A Deep Bite
I’m not exactly a fan of vampire literature. But, heck, so many people are these days that it’s up there as a major cultural phenomenon. The bookstore I visit most frequently has a whole flank that houses vampire books (of course, Stephanie Meyer has her own glimmering niche); people write down their name and number on pads, waiting to be called when the books they’re craving get in. Writers have been commenting on this in the papers (like so). Short blog posts have ignited involved discussions on vampire popularity, with some people saying it’s nothing new, and others claiming it is. On top of all this, someone in my family has joined the ranks of authors writing vampire novels—with enough success to prompt sequels.
So I wonder what’s behind the immense popularity of vampire literature. Industry reports must have very detailed answers, but I had a hazy, makeshift explanation of my own. My guess was that it had something to do with blood, and that it had something to do with materialism. There must be a cyclical fad element to it, too, but I’ll leave that aside for now.
First, there’s blood. Many cultures have turned blood into all sorts of lasting, profound symbols. Take the Bible, for instance. In the Bible, blood is deeply tied up with the very idea of life. When Cain killed Abel, it was Abel’s blood that cried out from the ground.
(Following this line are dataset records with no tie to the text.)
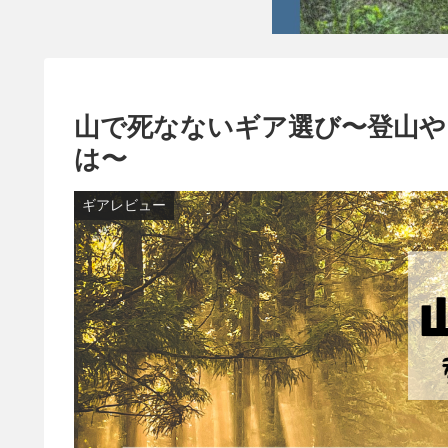
山で死なないギア選び〜登山や
は〜
ギアレビュー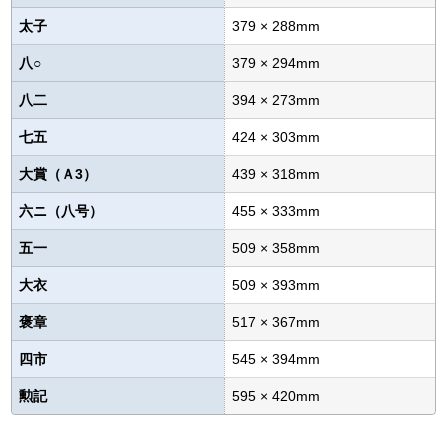
太子
379 × 288mm
八○
379 × 294mm
八二
394 × 273mm
七五
424 × 303mm
大賞（Ａ3）
439 × 318mm
六ニ（八号）
455 × 333mm
五一
509 × 358mm
大衣
509 × 393mm
褒章
517 × 367mm
四市
545 × 394mm
勲記
595 × 420mm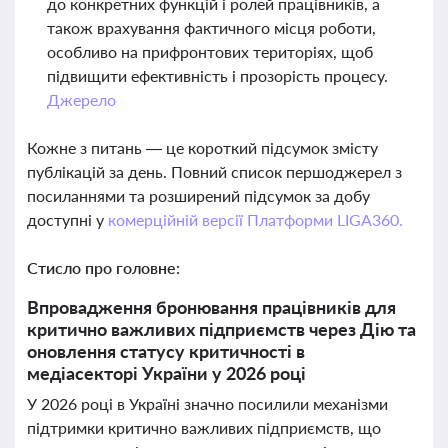
до конкретних функцій і ролей працівників, а
також врахування фактичного місця роботи,
особливо на прифронтових територіях, щоб
підвищити ефективність і прозорість процесу.
Джерело
Кожне з питань — це короткий підсумок змісту
публікацій за день. Повний список першоджерел з
посиланнями та розширений підсумок за добу
доступні у
комерційній версії Платформи LIGA360.
Стисло про головне:
Впровадження бронювання працівників для
критично важливих підприємств через Дію та
оновлення статусу критичності в
медіасекторі України у 2026 році
У 2026 році в Україні значно посилили механізми
підтримки критично важливих підприємств, що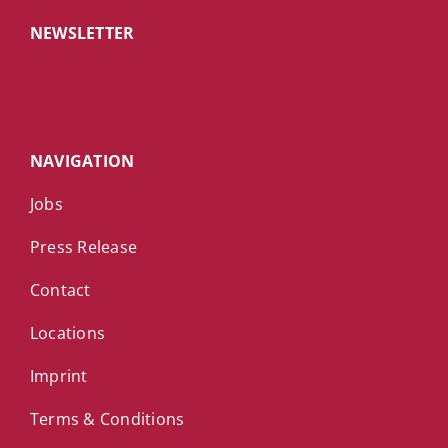
NEWSLETTER
NAVIGATION
Jobs
Press Release
Contact
Locations
Imprint
Terms & Conditions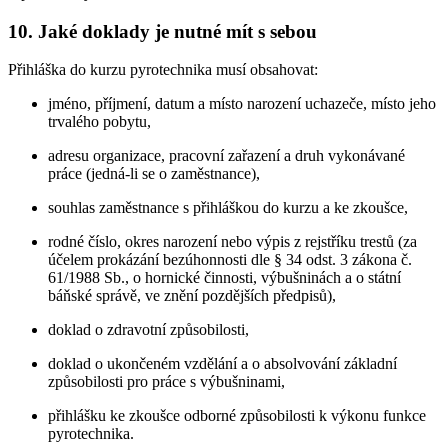
10. Jaké doklady je nutné mít s sebou
Přihláška do kurzu pyrotechnika musí obsahovat:
jméno, příjmení, datum a místo narození uchazeče, místo jeho
trvalého pobytu,
adresu organizace, pracovní zařazení a druh vykonávané
práce (jedná-li se o zaměstnance),
souhlas zaměstnance s přihláškou do kurzu a ke zkoušce,
rodné číslo, okres narození nebo výpis z rejstříku trestů (za
účelem prokázání bezúhonnosti dle § 34 odst. 3 zákona č.
61/1988 Sb., o hornické činnosti, výbušninách a o státní
báňské správě, ve znění pozdějších předpisů),
doklad o zdravotní způsobilosti,
doklad o ukončeném vzdělání a o absolvování základní
způsobilosti pro práce s výbušninami,
přihlášku ke zkoušce odborné způsobilosti k výkonu funkce
pyrotechnika.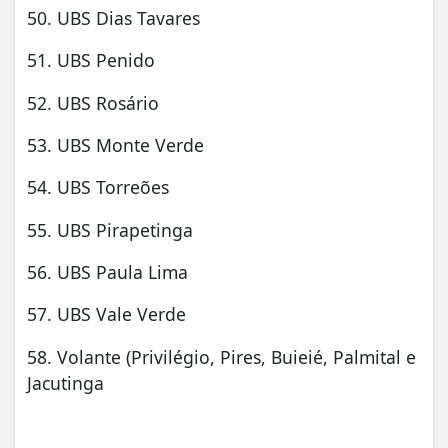
50. UBS Dias Tavares
51. UBS Penido
52. UBS Rosário
53. UBS Monte Verde
54. UBS Torreões
55. UBS Pirapetinga
56. UBS Paula Lima
57. UBS Vale Verde
58. Volante (Privilégio, Pires, Buieié, Palmital e
Jacutinga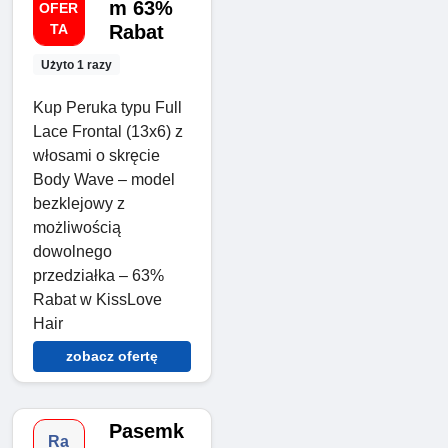
m 63%
OFER
TA
Rabat
Użyto 1 razy
Kup Peruka typu Full
Lace Frontal (13x6) z
włosami o skręcie
Body Wave – model
bezklejowy z
możliwością
dowolnego
przedziałka – 63%
Rabat w KissLove
Hair
zobacz ofertę
Pasemk
Ra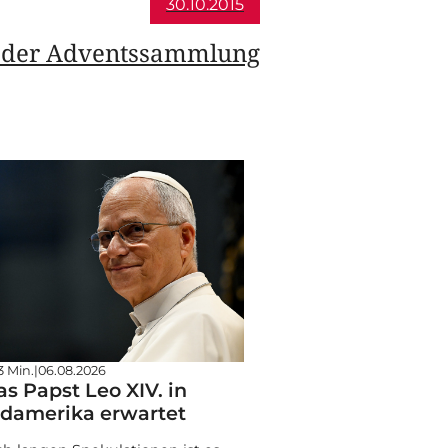
30.10.2015
t der Adventssammlung
3 Min.
|
06.08.2026
s Papst Leo XIV. in
damerika erwartet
Also, spilling human blood is understood as a sin so heinous that it cannot be compensated with money. Blood must be let out of dead animals in order to eat them the biblical way. And it’s not just in the Bible. Margaret Atwood, in chapter 6 of Negotiating with the Dead, musters quite a bit of evidence that points to blood as the quintessence of that which the dead seek, and thus finds in it a point of connection between the world of the living and the world of the dead.
So eating blood, particularly human blood, is an especially charged symbolic act. That is appealing in itself, but transgression, generally considered provocative, makes it more so.
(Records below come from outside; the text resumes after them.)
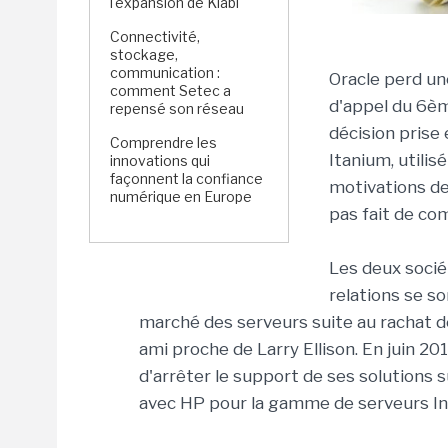
l'expansion de Kiabi
Connectivité,
stockage,
communication :
Oracle perd un
comment Setec a
d'appel du 6ème
repensé son réseau
décision prise
Comprendre les
Itanium, utilis
innovations qui
façonnent la confiance
motivations de
numérique en Europe
pas fait de co
Les deux socié
relations se so
marché des serveurs suite au rachat 
ami proche de Larry Ellison. En juin 20
d'arrêter le support de ses solutions 
avec HP pour la gamme de serveurs In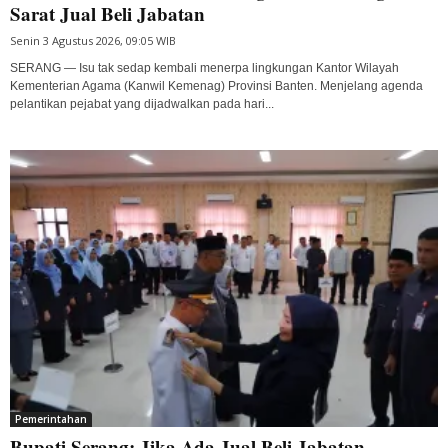
Sarat Jual Beli Jabatan
Senin 3 Agustus 2026, 09:05 WIB
SERANG — Isu tak sedap kembali menerpa lingkungan Kantor Wilayah
Kementerian Agama (Kanwil Kemenag) Provinsi Banten. Menjelang agenda
pelantikan pejabat yang dijadwalkan pada hari...
Pemerintahan
Bupati Serang: Jika Ada Jual Beli Jabatan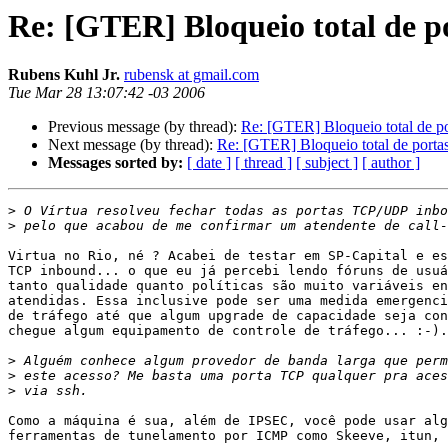
Re: [GTER] Bloqueio total de p
Rubens Kuhl Jr.
rubensk at gmail.com
Tue Mar 28 13:07:42 -03 2006
Previous message (by thread):
Re: [GTER] Bloqueio total de p
Next message (by thread):
Re: [GTER] Bloqueio total de porta
Messages sorted by:
[ date ]
[ thread ]
[ subject ]
[ author ]
>
>
Virtua no Rio, né ? Acabei de testar em SP-Capital e es
TCP inbound... o que eu já percebi lendo fóruns de usuá
tanto qualidade quanto políticas são muito variáveis en
atendidas. Essa inclusive pode ser uma medida emergenci
de tráfego até que algum upgrade de capacidade seja con
chegue algum equipamento de controle de tráfego... :-).

>
>
>
Como a máquina é sua, além de IPSEC, você pode usar alg
ferramentas de tunelamento por ICMP como Skeeve, itun, 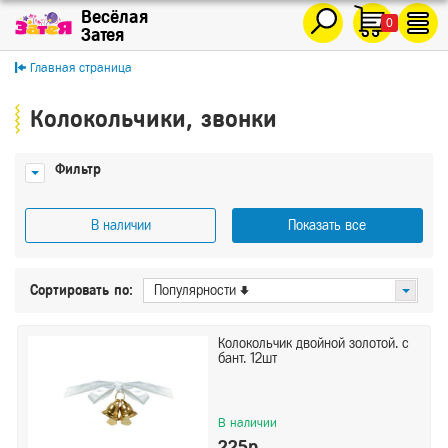
0
Главная страница
Колокольчики, звонки
Фильтр
В наличии
Показать все
Цена
Сортировать по:
Популярности
От
До
Колокольчик двойной золотой. с
бант. 12шт
Показать
Сбросить
В наличии
225р.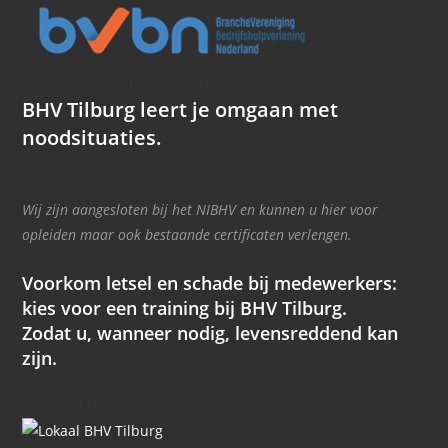
Bekijk ons volledige aanbod aan veiligheidstrainingen
BHV Tilburg leert je omgaan met
noodsituaties.
Wij zijn aangesloten bij het NIBHV en kunnen u hier voor
opleiden maar ook bestaande certificaten verlengen.
Voorkom letsel en schade bij medewerkers:
kies voor een training bij BHV Tilburg.
Zodat u, wanneer nodig, levensreddend kan
zijn.
Boek een training!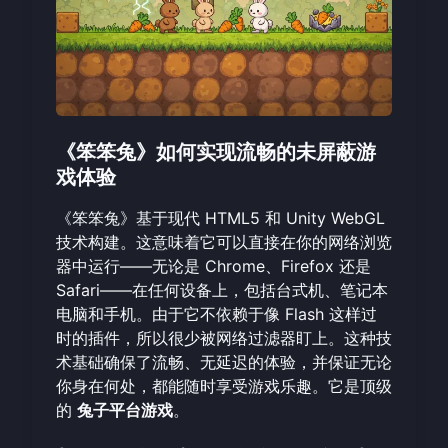
《笨笨兔》如何实现流畅的未屏蔽游
戏体验
《笨笨兔》基于现代 HTML5 和 Unity WebGL
技术构建。这意味着它可以直接在你的网络浏览
器中运行——无论是 Chrome、Firefox 还是
Safari——在任何设备上，包括台式机、笔记本
电脑和手机。由于它不依赖于像 Flash 这样过
时的插件，所以很少被网络过滤器盯上。这种技
术基础确保了流畅、无延迟的体验，并保证无论
你身在何处，都能随时享受游戏乐趣。它是顶级
的
兔子平台游戏
。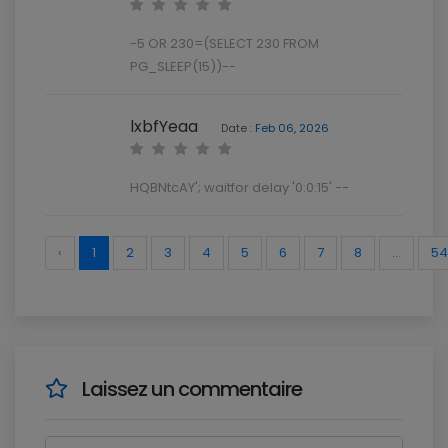
-5 OR 230=(SELECT 230 FROM
PG_SLEEP(15))--
lxbfYeaa
Date :
Feb 06, 2026
HQBNtcAY'; waitfor delay '0:0:15' --
‹
1
2
3
4
5
6
7
8
...
54
Laissez un commentaire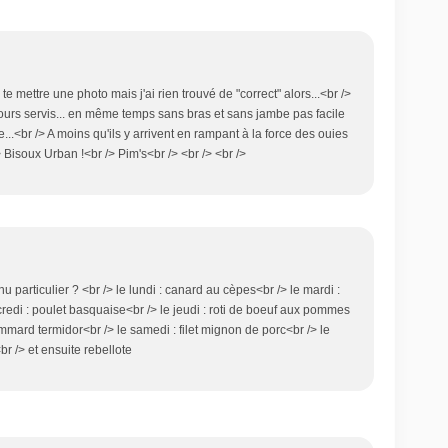
 te mettre une photo mais j'ai rien trouvé de "correct" alors...<br />
ujours servis... en même temps sans bras et sans jambe pas facile
ne...<br /> A moins qu'ils y arrivent en rampant à la force des ouies
> Bisoux Urban !<br /> Pim's<br /> <br /> <br />
 particulier ? <br /> le lundi : canard au cèpes<br /> le mardi :
redi : poulet basquaise<br /> le jeudi : roti de boeuf aux pommes
mmard termidor<br /> le samedi : filet mignon de porc<br /> le
r /> et ensuite rebellote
Second, there’s materialism. Vampires are perfectly attuned to our deeply materialistic age. They live forever, they can stay beautiful, they can hoard riches and have passionate relationships. People can relate to that; they can even crave that and want to become that. One can see why someone would want to identify with Lestat, but, really, who would want to swap places with zombies or with Frankenstein? Vampire literature seems to resonate quite well with teen readers, and no wonder, in an age group anxiously concerned with looks and belonging and attaining. Imagine that, having youthful beauty forever—and all sorts of power (over your elders, say) and status symbols, too. It’s a way to beat death and stay fleshful—even if one person’s success is paid for with other people’s blood. It starts to sound like a warped and savage form of capitalism. Bottom line: sadly enough, we can relate.
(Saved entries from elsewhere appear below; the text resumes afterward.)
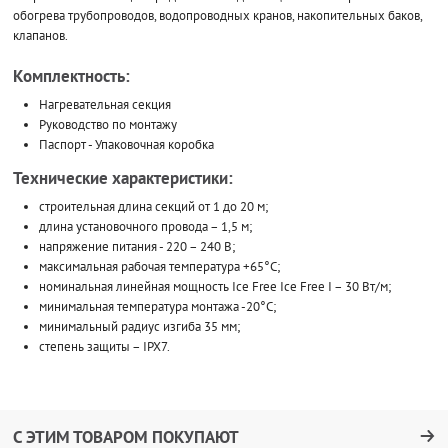
обогрева трубопроводов, водопроводных кранов, накопительных баков,
клапанов.
Комплектность:
Нагревательная секция
Руководство по монтажу
Паспорт - Упаковочная коробка
Технические характеристики:
строительная длина секций от 1 до 20 м;
длина установочного провода – 1,5 м;
напряжение питания - 220 – 240 В;
максимальная рабочая температура +65°С;
номинальная линейная мощность Ice Free Ice Free I – 30 Вт/м;
минимальная температура монтажа -20°С;
минимальный радиус изгиба 35 мм;
степень защиты – IPX7.
С ЭТИМ ТОВАРОМ ПОКУПАЮТ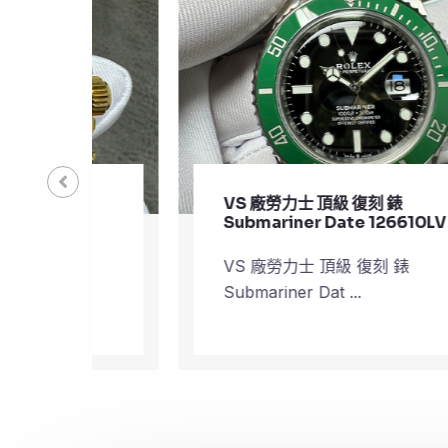
VS 廠勞力士 頂級 復刻 錶
Submariner Date 126610LV
VS 廠勞力士 頂級 復刻 錶
Submariner Dat ...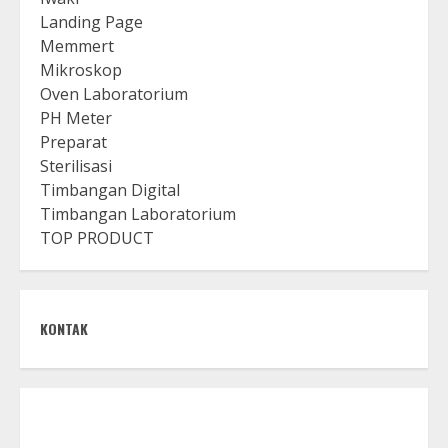
Landing Page
Memmert
Mikroskop
Oven Laboratorium
PH Meter
Preparat
Sterilisasi
Timbangan Digital
Timbangan Laboratorium
TOP PRODUCT
KONTAK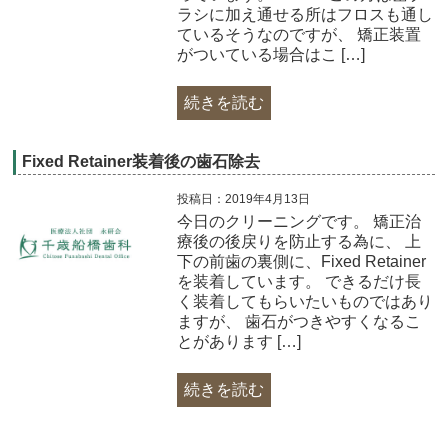
ラシに加え通せる所はフロスも通し
ているそうなのですが、 矯正装置
がついている場合はこ […]
続きを読む
Fixed Retainer装着後の歯石除去
投稿日：2019年4月13日
今日のクリーニングです。 矯正治
療後の後戻りを防止する為に、 上
下の前歯の裏側に、Fixed Retainer
を装着しています。 できるだけ長
く装着してもらいたいものではあり
ますが、 歯石がつきやすくなるこ
とがあります […]
続きを読む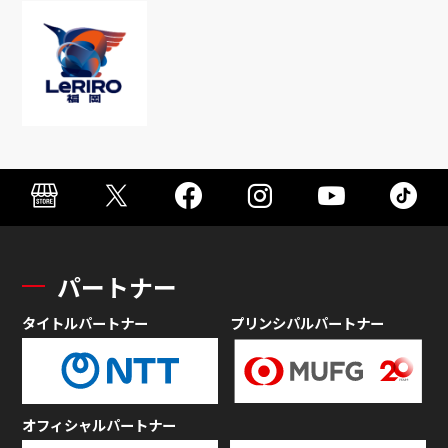
パートナー
タイトルパートナー
プリンシパルパートナー
オフィシャルパートナー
That’s my half-baked theory. Maybe it holds water. Having said that, a couple of days ago I discovered a book that I’d have to read if I wanted to pursue this further. It’s called The Vampire Archive, edited by Otto Penzler, and it was published this year. It holds over a thousand pages of vampire stories, from classics like LeFanu and Stoker to modern masters of the genre like Stephen King. I was surprised to find some names in there I would’ve never associated with vampires, like Arthur Conan Doyle, Ray Bradbury, Ambrose Bierce, and John Keats. The anthology really deserves a closer look.
Plus, the opening pages (courtesy of Kim Newman, Neil Gaiman, and Otto Penzler) were revealing. For instance, Newman shows that, despite a millenarian history of blood-drinkers, our modern notions of vampires come from a single man: John Polidori. Polidori wrote up Lord Ruthven in his 1819 novel The Vampyre, and thus spawned the now familiar “coldhearted, sophisticated, aristocratic fashion plate who indulges in a style of melodramatic villainy.” (By the way, Polidori’s novel came out of the same bet that goaded Mary Shelley to write Frankenstein; Penzler calls that night “perhaps the most significant single moment in the history of supernatural literature.”) Of course, Bram Stoker, propped on LeFanu’s “Carmilla,” made Polidori's icon more long lasting through Dracula, which was not as wildly popular when it first came out as it became later. Newman traces how vampire literature strayed from horror literature in general and became its single most successful offspring. Few significant vampire novels were written in the mid-twentieth century, but vampire literature flared up again in the 70s, with Stephen King’s Salem Lot, Fred Saberhagen’s The Dracula Tape, and Anne Rice’s Interview with the Vampire. All of this is worth looking into. And The Vampire Archives seems like a great place to look first.